Risen 3

Après un premier Risen qui avait convaincu les déçus de Gothic 3, et un Risen 2 en demi-teinte à la réception publique et critique plus mitigée, le studio Piranha Bytes revient avec un troisième opus… moins de deux ans après le précédent volet. Annoncé comme un retour aux sources, saura-t-il retrouver son public ?

Car en effet autant le premier Risen sous ses airs de suite « officieuse » de Gothic, avait su satisfaire les amateurs (même si on lui reprochait parfois de n’être essentiellement qu’un Gothic 1.5)… le second avait pris une approche radicalement différente, abandonnant l’univers médiéval et justement… gothique du premier épisode, au profit d’une aventure dans des iles tropicales avec un univers lorgnant plus du côté de Pirates des Caraïbes, avec ses pirates, ses trésors cachés, son vaudou et même une part belle données aux armes à feu. Cumulé à de gros problèmes de gameplay (à commencer par un système de combat catastrophique), il n’en fallu pas plus pour provoquer une nouvelle levée de bouclier envers un jeu, pas foncièrement mauvais, mais bien en deçà des attentes que pouvait susciter le premier épisode.

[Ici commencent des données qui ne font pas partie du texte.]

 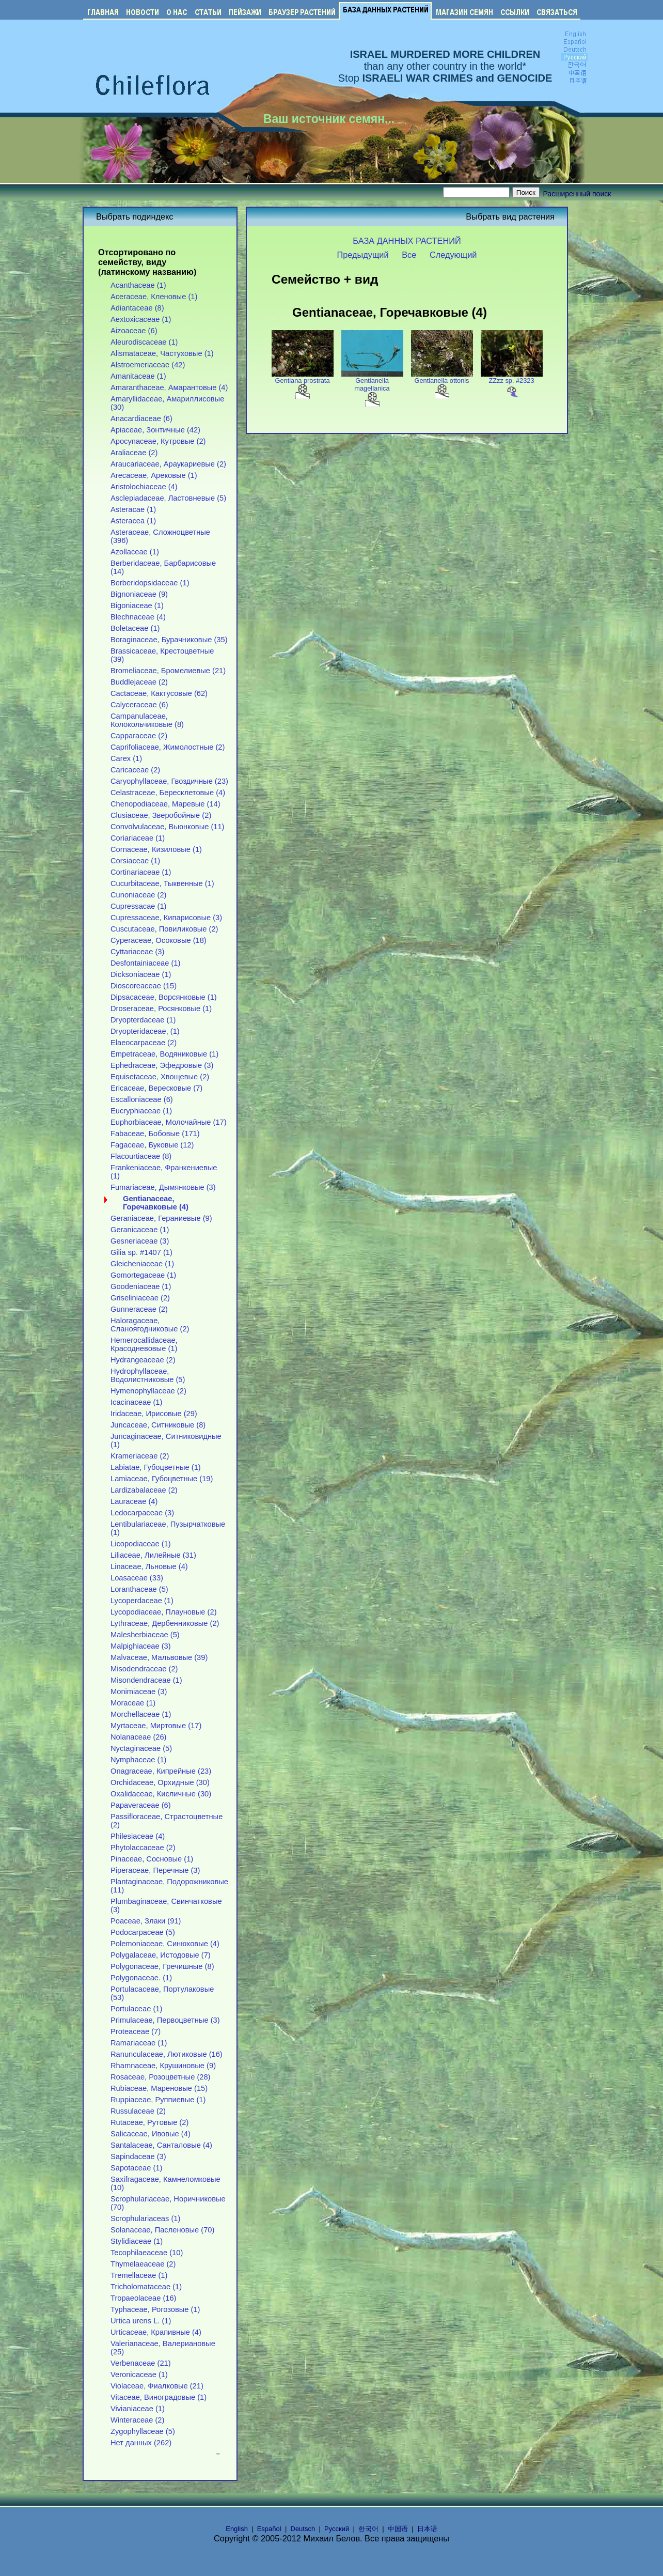 What do you see at coordinates (453, 254) in the screenshot?
I see `Следующий` at bounding box center [453, 254].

Un retour aux sources… ou pas vraiment ?

Risen 3, un petit air de déjà vu...

Risen 3, un petit air de déjà vu…

En effet depuis l’annonce de Risen 3, toute la communication autour du titre tourne autour du retour aux sources annoncé de la série, captures d’écran à l’appui, insistant bien sur des décors bien plus à l’image de Gothic que des aventures caribéenne du héros sans nom de la série. On pouvait donc s’attendre légitimement à un nouveau titre dans la lignée du premier Risen et des deux premiers Gothic avec un studio ayant fait marche arrière suite à la mauvaise réception du second épisode.

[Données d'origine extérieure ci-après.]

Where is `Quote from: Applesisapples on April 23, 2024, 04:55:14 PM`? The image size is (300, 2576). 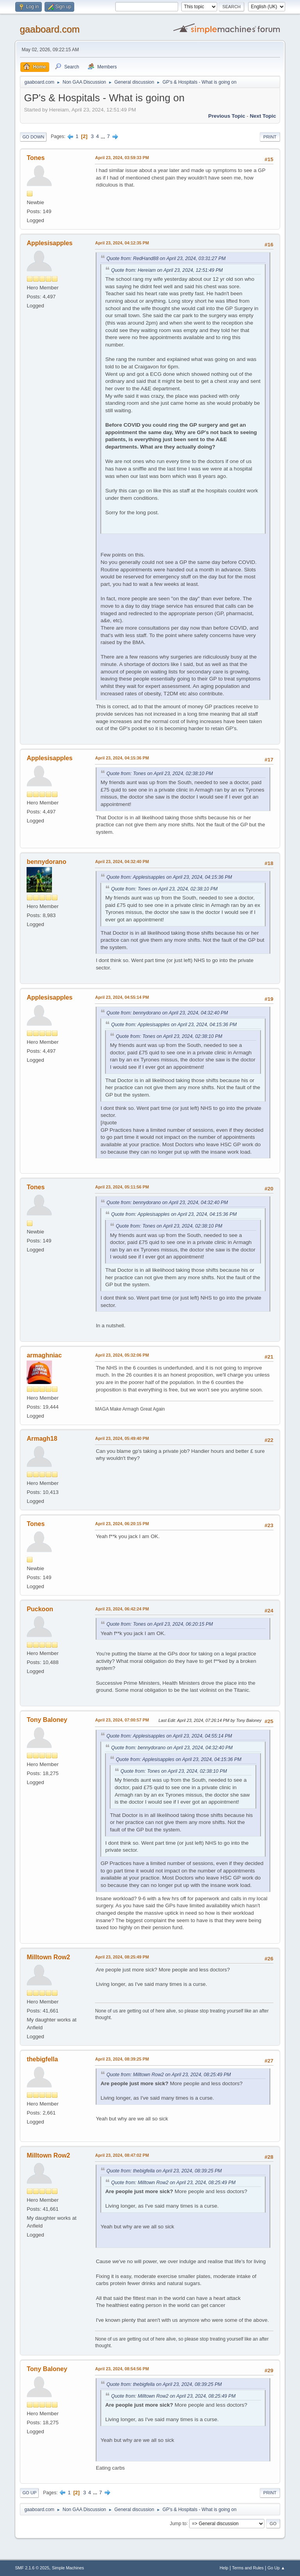 Quote from: Applesisapples on April 23, 2024, 04:55:14 PM is located at coordinates (169, 1736).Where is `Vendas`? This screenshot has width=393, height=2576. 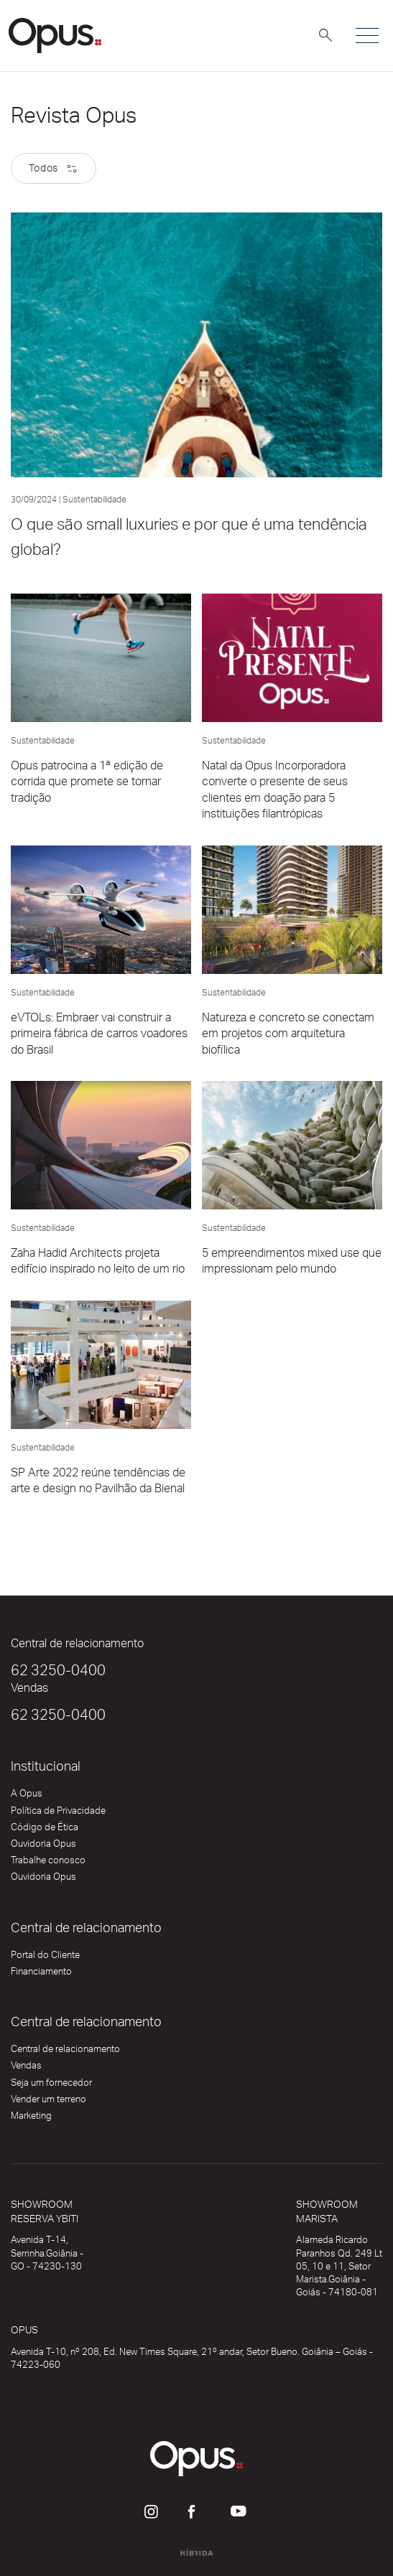 Vendas is located at coordinates (26, 2068).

Mais force est de constater qu’à défaut de Gothic, la première impression du titre donne plutôt l’impression d’être de retour… dans Risen 2. Dans la peau d’un nouveau héros toujours anonyme en tenue de pirate, à la recherche d’un trésor perdu aux côté de sa sœur Patty (déjà comparse du précédent protagoniste de la série) sur une ile exotique, alors que les mers sont menacées par des pirates fantômes… On se demande presque sur le coup si on ne nous a pas menti sciemment sur la marchandise, et ce malgré le twist scénaristique concluant la région tutoriel du jeu, menant au trépas et à la résurrection du protagoniste… justifiant quelque part le titre de la série.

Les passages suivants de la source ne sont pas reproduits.